I planned to walk to my polling place and vote, but that did not happen. Morning rain cleared as I headed to the grocery store for much-needed provisions. Returning home I had less than an hour before another commitment that would continue past 7pm when the polls closed.
My daughter graciously unloaded and put away groceries as I drove to vote solo, a change from this year. I did not need any literature and quickly checked in, removing my ID from my wallet. Yearly pleasantries were exchanged with my favorite poll worker, as the man checking me in waited patiently then asked me to state my address.
I took the paper ballot and sat at a table behind a cardboard privacy shield. Looking over the ballot, I inhaled deeply. Voting always reminds me of how not right everything is. I colored the ovals of my choices and walked to the scanner, which was sporadically spitting ballots back for retrys.
It’s been doing that all day.
Waiting for my ballot to scan I noticed that the exit poll worker’s hands were conspicuously empty, and that no one was getting a sticker.
Wait! Are there no stickers?
We’re all out. Someone left to go get more.
Inside my head I heard, Noooo! I really want a sticker! Tears stung my eyes, cluing me to the fact that I was experiencing feelings that were probably not about the sticker. I refrained from repeating the other words springing to mind.
I feel disenfranchised!
That would have been making light of a serious scenario, comparing myself to someone who was actually deprived of the right to vote.
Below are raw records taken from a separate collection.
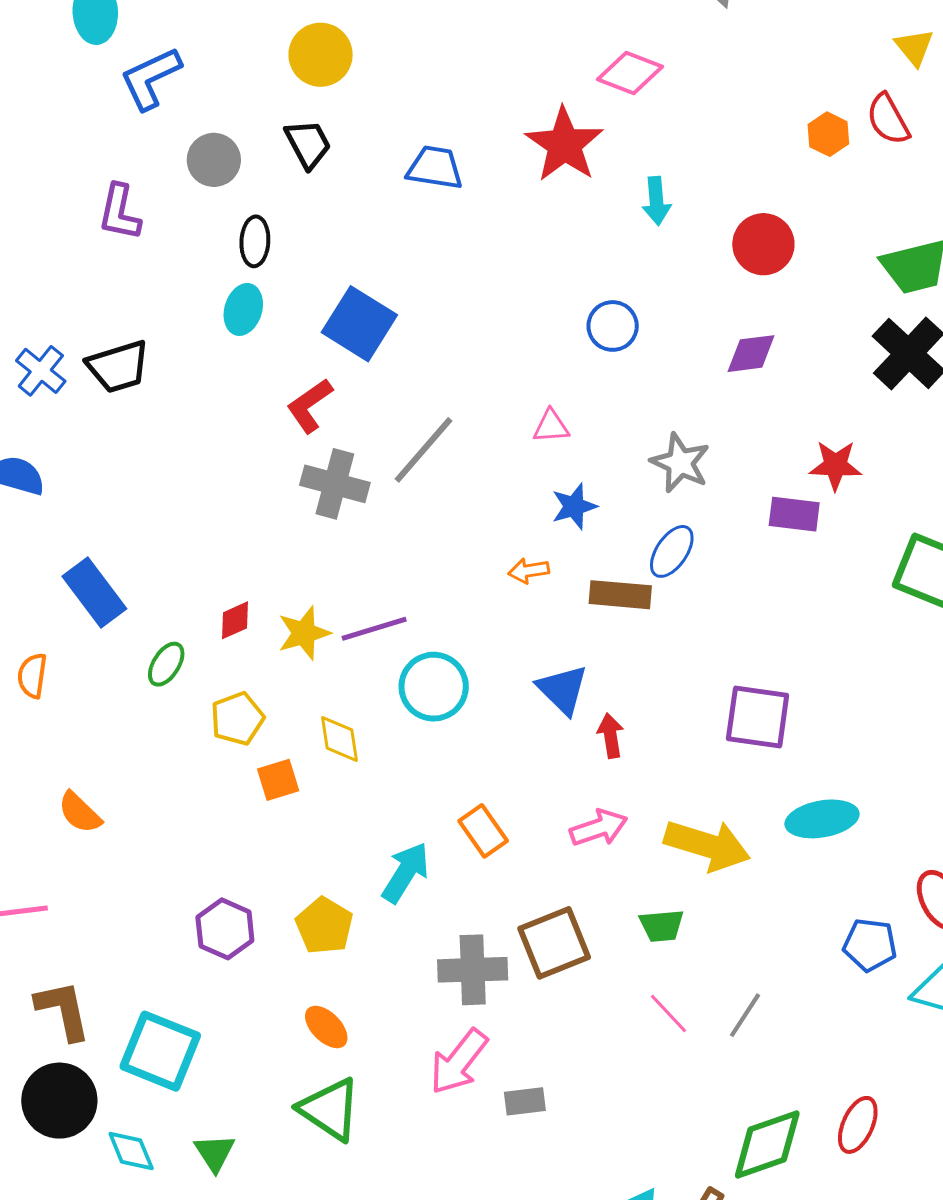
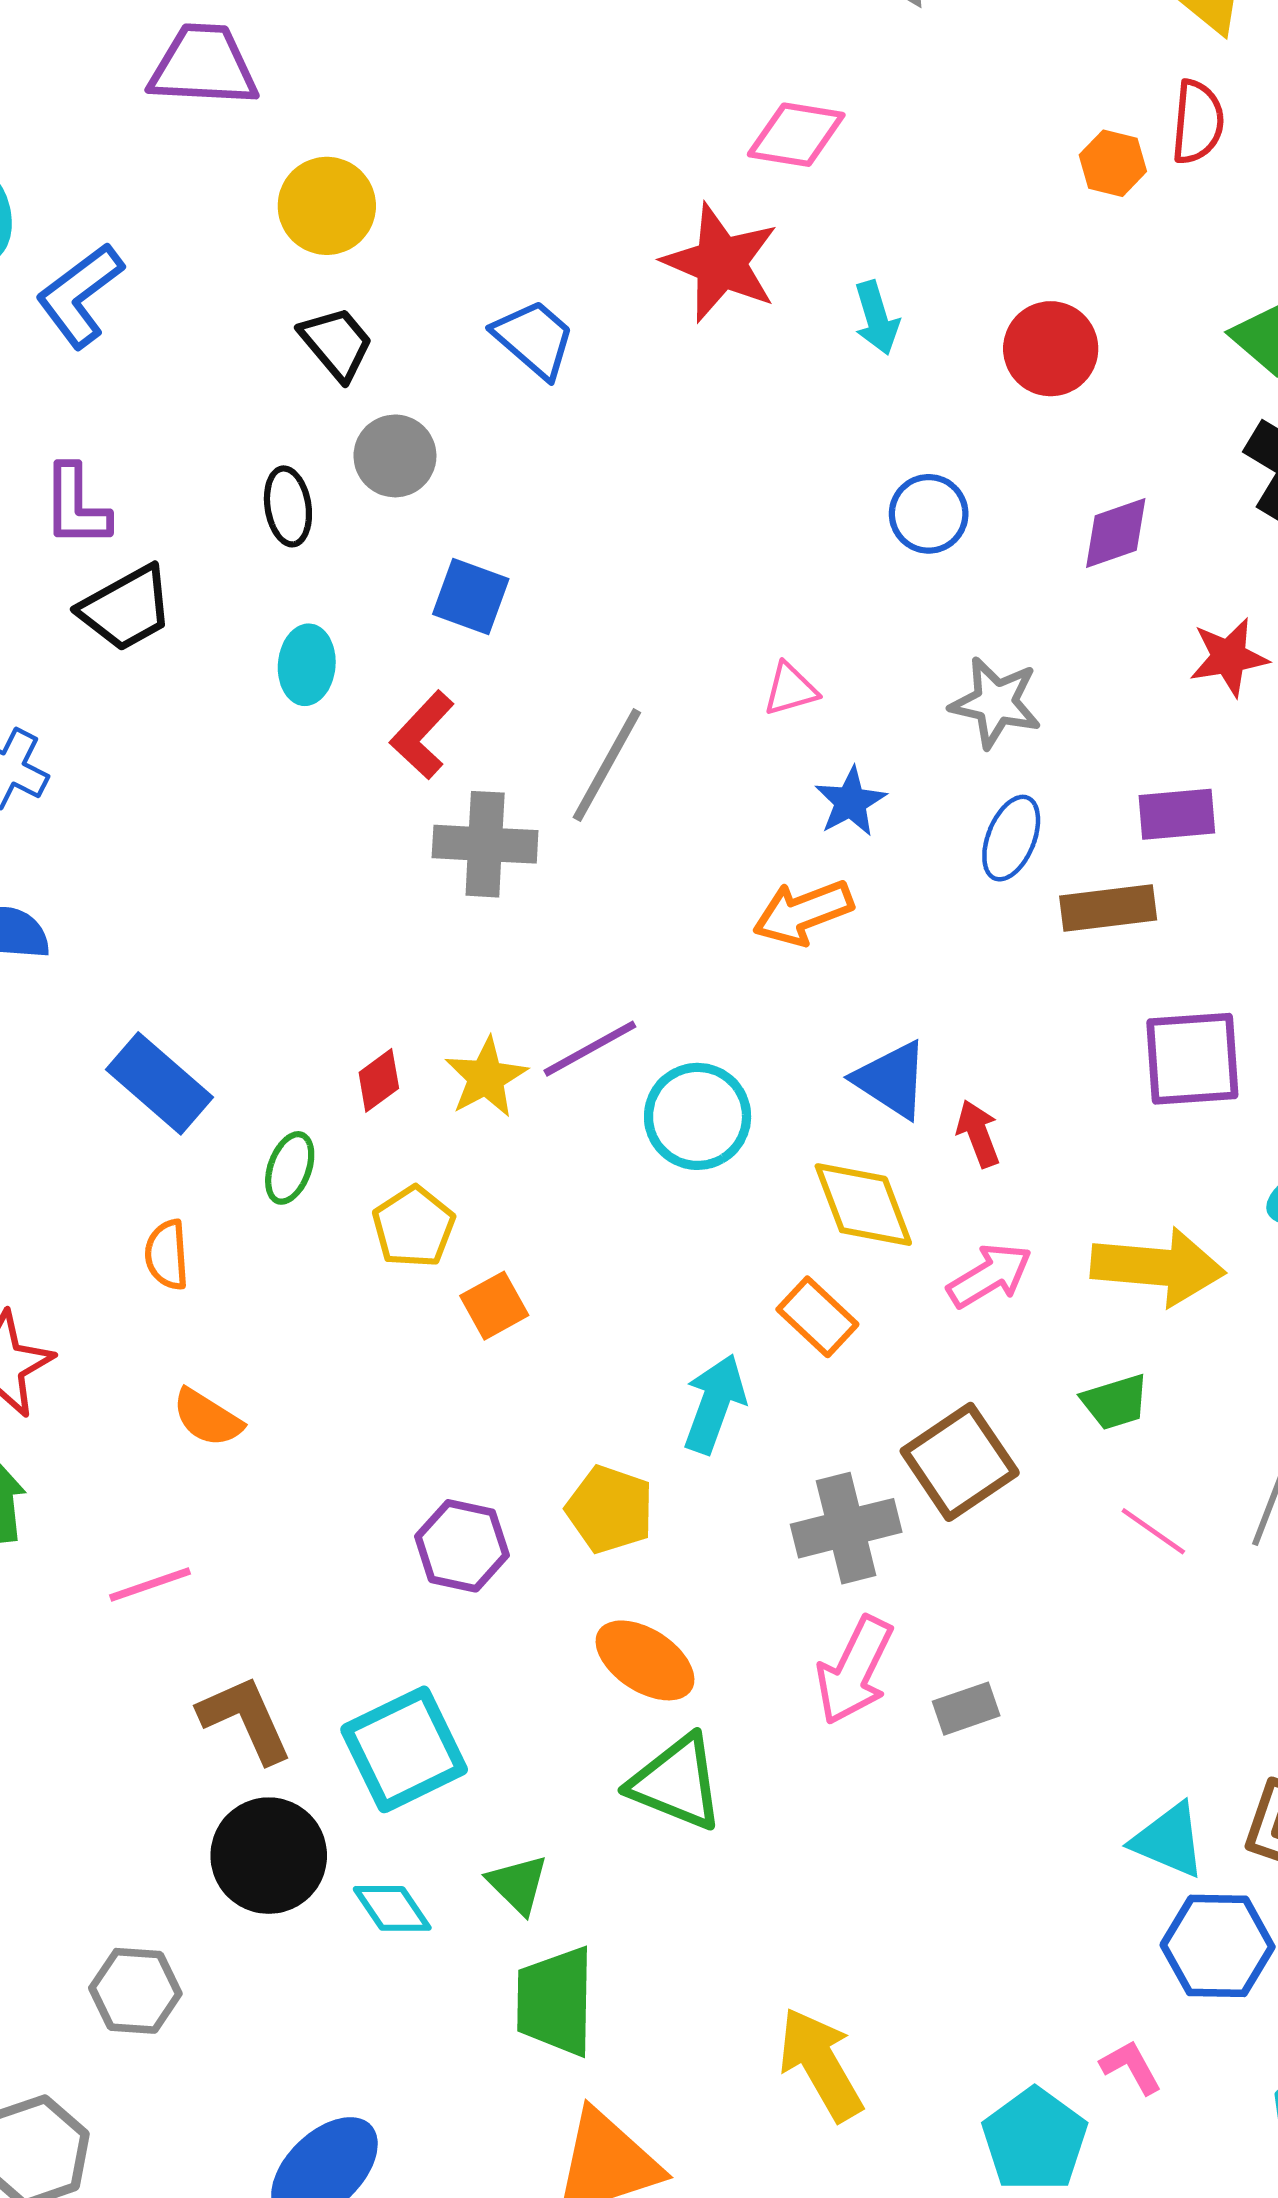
red semicircle: (888, 119) -> (1198, 122), turned -134
gray circle: (214, 160) -> (395, 456), moved
blue trapezoid: (435, 168) -> (534, 339), turned 44
cyan ellipse: (243, 309) -> (307, 665), moved
blue square: (359, 324) -> (471, 596), size x0.7
blue circle: (613, 326) -> (929, 514), moved
purple diamond: (751, 354) -> (1116, 533), moved
black trapezoid: (118, 367) -> (126, 608), moved
purple rectangle: (794, 514) -> (1177, 814), moved
orange arrow: (529, 571) -> (803, 913), size x1.6
brown rectangle: (620, 595) -> (1108, 908), moved
orange semicircle: (32, 676) -> (167, 1255), moved
yellow diamond: (339, 739) -> (863, 1205), moved, size x1.4
orange ellipse: (326, 1027) -> (645, 1660), size x1.4
cyan square: (160, 1051) -> (404, 1749), turned -36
Though, in hindsight it feels a completely appropriate initial response, because these days if you vote and don’t get a sticker or post a selfie on social media, did you really vote?
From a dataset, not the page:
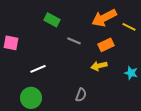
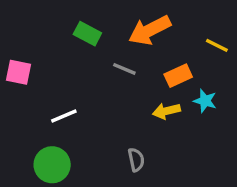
orange arrow: (104, 18) -> (150, 30), moved
cyan star: (131, 73) -> (205, 101), moved
gray semicircle: (81, 95) -> (136, 160), turned -32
Outside the polling place, I told one of the workers who held an armload of sample ballots, They were out of stickers! How can I prove that I actually voted?
She felt my pain and mentioned that people had been taking selfies in front of the signs.
Which I did.
Returning home, I expressed disappointment to my daughter who offered comfort in the form of suggesting I create an I Voted sign out of M&Ms. Which I did.
I left to fulfill my evening obligation. My husband voted, and daughter accompanied.
They brought me a sticker, which I made into a page in my Art Journal.
I am thankful for thoughtfulness, the ability to vote, laughter, M&Ms, a fun daughter, a conscientious husband, for scraps of paper and cardboard tissue boxes with designs on them and glue.
I am also thankful for a space to share my stories and for people who care to read them.